Balon Greyjoy is a hard, hard man. As mentioned before, he loves rebellions. Being ruler of the Iron Islands, he is kind of obsessed with proving himself to be as iron like as possible. So drive and ambition and constant rebellion are sort of his thing. However, by the time we meet him, he is somewhat retired from all that. But, unlike John Poole, Balon doesn’t spend his twilight years making jam. Instead, he rolls out the map and directs his two surviving children in a brand spanking new rebellion. The more Balon changes the more he stays the same.
John Poole is a splendid father. We know that he and Leanne enjoyed a close relationship. He is also very close to his eldest granddaughter Tanya. There is a sweet moment where he playacts that she is the Princess Tanya and he is her Grand Vizier. It is obvious he used to do that when she was young, and now he does it again to cheer her up during an incredibly hard time. It actually works too. She expresses her feelings, and they share a mutual hug of fear and worry. They are both terrified, but they have each other.
Later the tables turn, and it is Tanya’s turn to be Grand Vizier. When the worst happens and Leanne is found dead, John has a breakdown and is sent to a rest home for psychiatric help. Tanya always makes time to see that he is doing well and keep him company. John feels guilty over being a burden to Tanya, but she doesn’t see it that way. She wants to visit him because she loves him every bit as much as he loves her.

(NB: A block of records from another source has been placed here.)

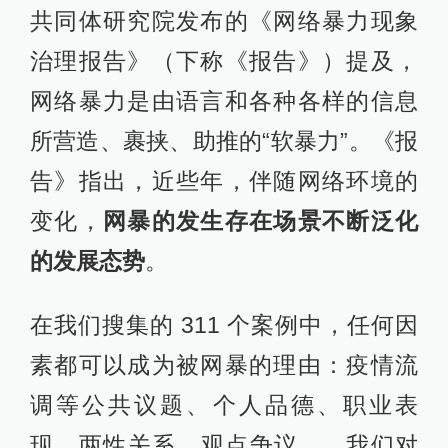
共同体研究院发布的《网络暴力现象
治理报告》（下称《报告》）提及，
网络暴力是由语言和各种各样的信息
所营造、裹挟、助推的“软暴力”。《报
告》指出，近些年，伴随网络环境的
变化，
网暴的发生存在场景不断泛化
的发展态势
。
在我们搜集的 311 个案例中，任何因
素都可以成为被网暴的理由：疫情流
调等公共议题、个人品德、职业表
现、两性关系、观点争议……我们对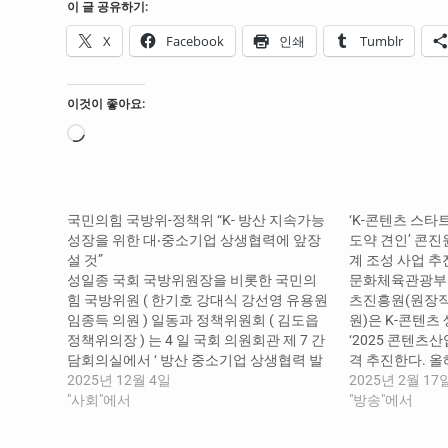
이 글 공유하기:
X
Facebook
인쇄
Tumblr
이것이 좋아요:
로
드
중...
국민의힘 국방위-정책위 “K- 방산 지속가능
‘K-콘텐츠 스타
성장을 위한 대‧중소기업 상생협력에 앞장
도약 견인’ 콘진
설 것”
계 조성 사업 추
성일종 국회 국방위원장을 비롯한 국민의
문화체육관광부(
힘 국방위원 ( 한기호 강대식 강선영 유용원
츠진흥원(원장직
임종득 의원 ) 일동과 정책위원회 ( 김도읍
원)은 K-콘텐츠
정책위의장 ) 는 4 일 국회 의원회관 제 7 간
‘2025 콘텐츠
담회의실에서 ‘ 방산 중소기업 상생협력 발
격 추진한다. 
전 간담회 ’ 를 열고 K- 방산 대 ‧ 중소기업 간
2025년 12월 4일
사업은 총 215
2025년 2월 17
상생을 위한 논의에 본격적인 시동을 걸었
"사회"에서
트업 지원(사업화
"방송"에서
다 .…
원 ▲인프라 운영
등 콘텐츠 분야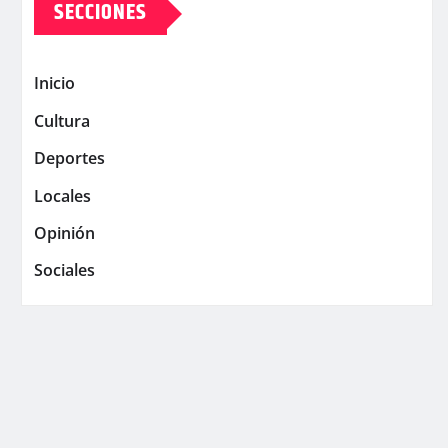
SECCIONES
Inicio
Cultura
Deportes
Locales
Opinión
Sociales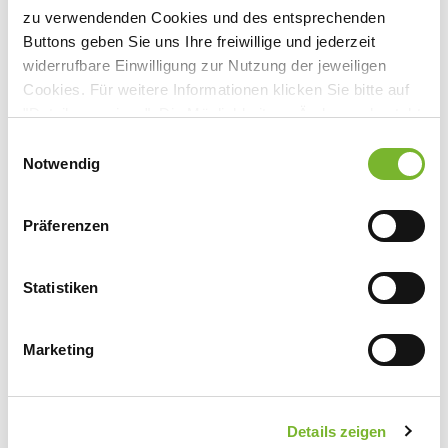
zu verwendenden Cookies und des entsprechenden
Buttons geben Sie uns Ihre freiwillige und jederzeit
widerrufbare Einwilligung zur Nutzung der jeweiligen
Anbieter:
Cookies. Für weitere Informationen klicken Sie bitte auf
Gezeiten Haus Akademie GmbH
"Details anzeigen". Die Möglichkeit zur Änderung besteht
auf der Seite "Datenschutzerklärung".
Einwilligungsauswahl
Ansprechpartner:
Datenschutzerklärung
|
Impressum
Notwendig
Herrn Grundmann
Urfelder Str. 221
Präferenzen
50389 Wesseling
Tel:
0208 74040611
Mail:
akademie@gezeitenhaus.de
Statistiken
Marketing
Zurück zur Übersicht
Details zeigen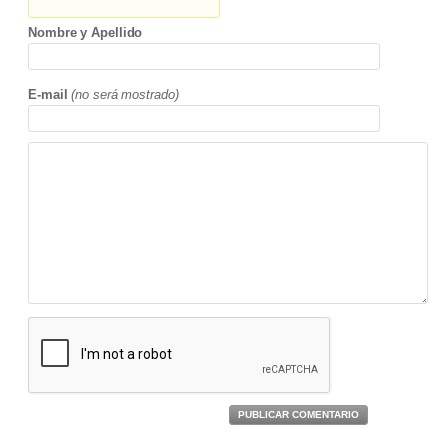
Nombre y Apellido
E-mail
(no será mostrado)
PUBLICAR COMENTARIO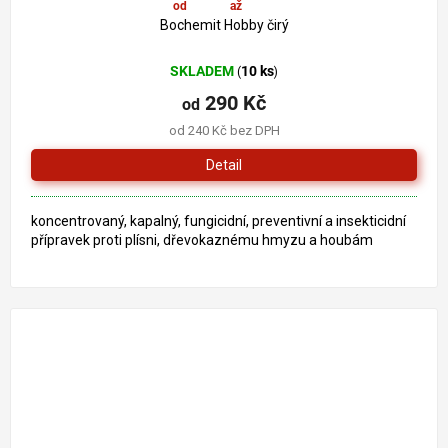
od
290 Kč
až
–11 %
Bochemit Hobby čirý
SKLADEM
10 ks
(
)
290 Kč
od
od 240 Kč bez DPH
Detail
koncentrovaný, kapalný, fungicidní, preventivní a insekticidní
přípravek proti plísni, dřevokaznému hmyzu a houbám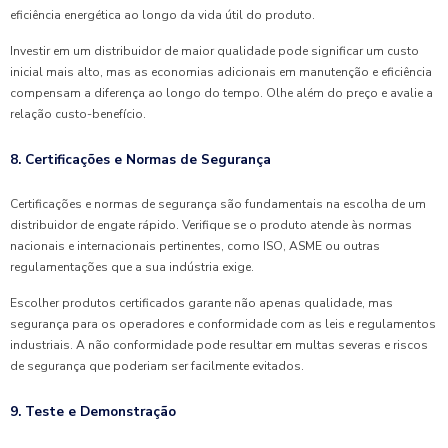
eficiência energética ao longo da vida útil do produto.
Investir em um distribuidor de maior qualidade pode significar um custo
inicial mais alto, mas as economias adicionais em manutenção e eficiência
compensam a diferença ao longo do tempo. Olhe além do preço e avalie a
relação custo-benefício.
8. Certificações e Normas de Segurança
Certificações e normas de segurança são fundamentais na escolha de um
distribuidor de engate rápido. Verifique se o produto atende às normas
nacionais e internacionais pertinentes, como ISO, ASME ou outras
regulamentações que a sua indústria exige.
Escolher produtos certificados garante não apenas qualidade, mas
segurança para os operadores e conformidade com as leis e regulamentos
industriais. A não conformidade pode resultar em multas severas e riscos
de segurança que poderiam ser facilmente evitados.
9. Teste e Demonstração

While John is wonderful to her, we don’t get much of a feeling for his younger grandchildren who were fathered by Matt. I think he loves them too, baking them cakes and helping out when he can, but he hasn’t had as much of a chance to get to know them. Matt is a good father, and he is always there for them. Leanne was much younger when she had Tanya and Daf was definitely not a reliable dad, so John had to step in a lot more when it came to Tanya’s care, thus making her his clear “favourite.”
Balon Greyjoy raised his children to be warriors. Not even his favourite daughter (well, his only daughter) was exempt from that. She got the big warrior training since his two oldest sons were dead, and his youngest son Theon was ward/hostage to the Starks. When Theon returns home, Balon gives him a cold welcome. He insults Theon’s finery, and deliberately shows affection to Yara as a way of highlighting Theon’s outsider status. Balon is not the sort of father to show physical affection of any kind, but he will do it to troll a brat.
Interestingly, as is the case with John Poole, Balon and Yara also have a bit of a role switch. When Theon is captured by the brutal Ramsay Bolton, it is Yara who insists on rescuing him and defending the Greyjoy family honor while Balon sulks. It is like Balon is the surly, selfish teen and Yara the protective, selfless parent.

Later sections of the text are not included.